Rock oyster, bleeding tooth, banded tulip, pelican foot, coquina,

lightening whelk. Teeth of tiger and lemon shark, black in the loss
of fifteen million years. Home. Dawn-lit tendrils curling through

the iron mesh of a just-placed garden chair. Stand and sink
in the moist, haired ferns, mud. And there are hills – that don’t quite fit

like cypress knees heartened out like burial mounds, lumps in throats,
brief gashings of azalea through the low dips of wadded magnolias,

the crack in a word thought calm. Water, wind – but inland among
the little Etrurias, Rosewoods, cracked parking lots: something

swells the flat.
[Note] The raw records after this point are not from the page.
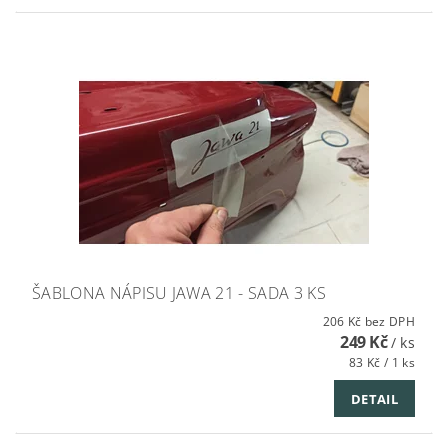
ŠABLONA NÁPISU JAWA 21 - SADA 3 KS
206 Kč bez DPH
249 Kč
/ ks
83 Kč / 1 ks
DETAIL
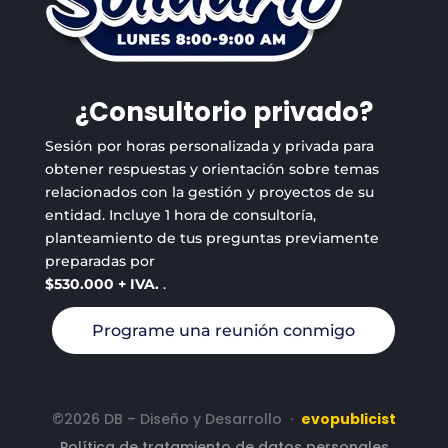
¿Consultorio privado?
Sesión por horas personalizada y privada para
obtener respuestas y orientación sobre temas
relacionados con la gestión y proyectos de su
entidad. Incluye 1 hora de consultoría,
planteamiento de tus preguntas previamente
preparadas por
$530.000 + IVA.
.
Programe una reunión conmigo
©2026 DB – Diseño y Desarrollo
·
evopublicist
Política de tratamiento de datos personales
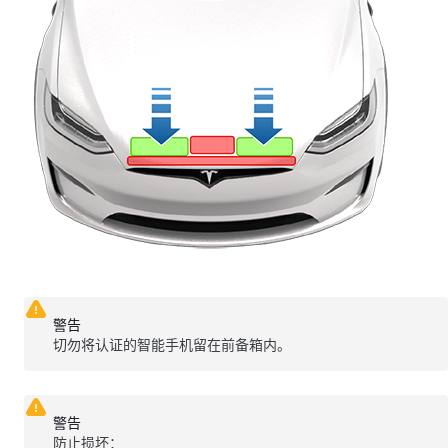
警告
切勿将认证的智能手机留在前备箱内。
警告
防止损坏：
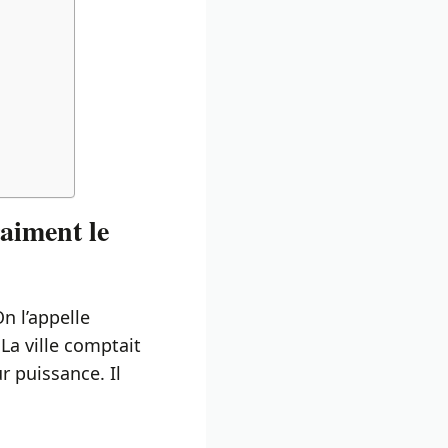
aiment le
n l’appelle
La ville comptait
r puissance. Il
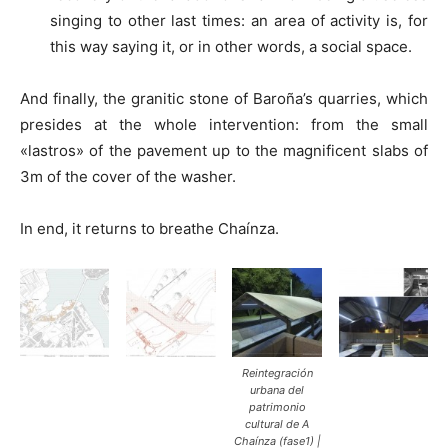
singing to other last times: an area of activity is, for
this way saying it, or in other words, a social space.
And finally, the granitic stone of Baroña’s quarries, which
presides at the whole intervention: from the small
«lastros» of the pavement up to the magnificent slabs of
3m of the cover of the washer.
In end, it returns to breathe Chaínza.
Reintegración
urbana del
patrimonio
cultural de A
Chaínza (fase1) |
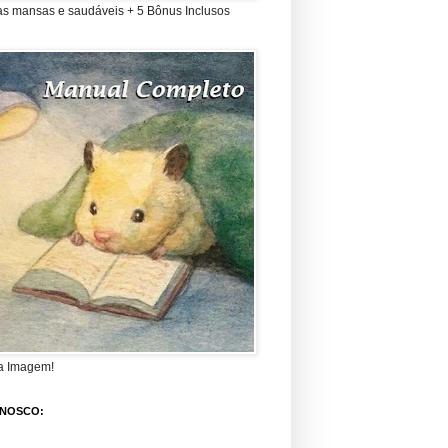
as mansas e saudáveis + 5 Bônus Inclusos
a Imagem!
ONOSCO:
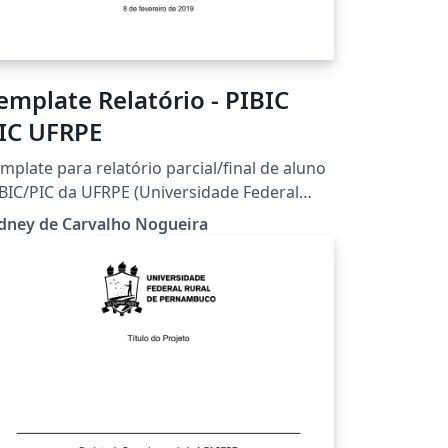
emplate Relatório - PIBIC
IC UFRPE
mplate para relatório parcial/final de aluno
BIC/PIC da UFRPE (Universidade Federal
ral de Pernambuco).
dney de Carvalho Nogueira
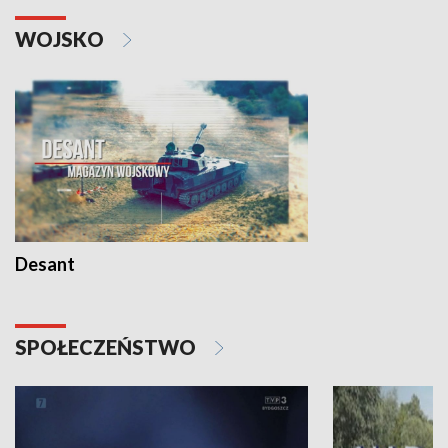
WOJSKO
Desant
SPOŁECZEŃSTWO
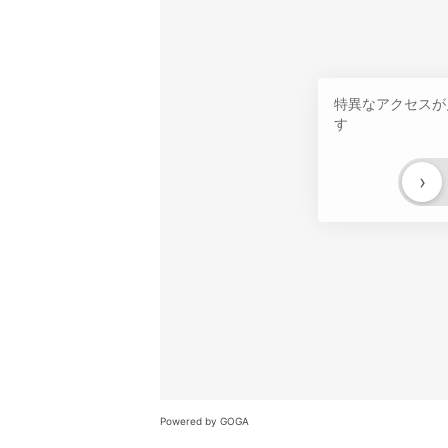
特異なアクセスが
す
›
Powered by GOGA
Dirt’s response to tears? Hot weeds bent above overturned
bowls, giant ghoul bellies of brim. Who accounts for the spilled, swallowed,

for me evolved to this? One finger hung in the warm water, stuck
with knife groves of buzzing and palmetto, molten noons, the swim

on the distant pavement, evenings of lizard’s neon throats cast full,
gone in a wave, and always the heat, even in the foam that won’t

come in, on waves grimy jade ten orange as signs on closed roads,
finally black around the one crease drained by the moon –  mounds both steadfast

and shifting: not mine, mine, the shame finger cooling, going out, always pointing off
where the wilderness of the ocean meets the smaller void of the gulf.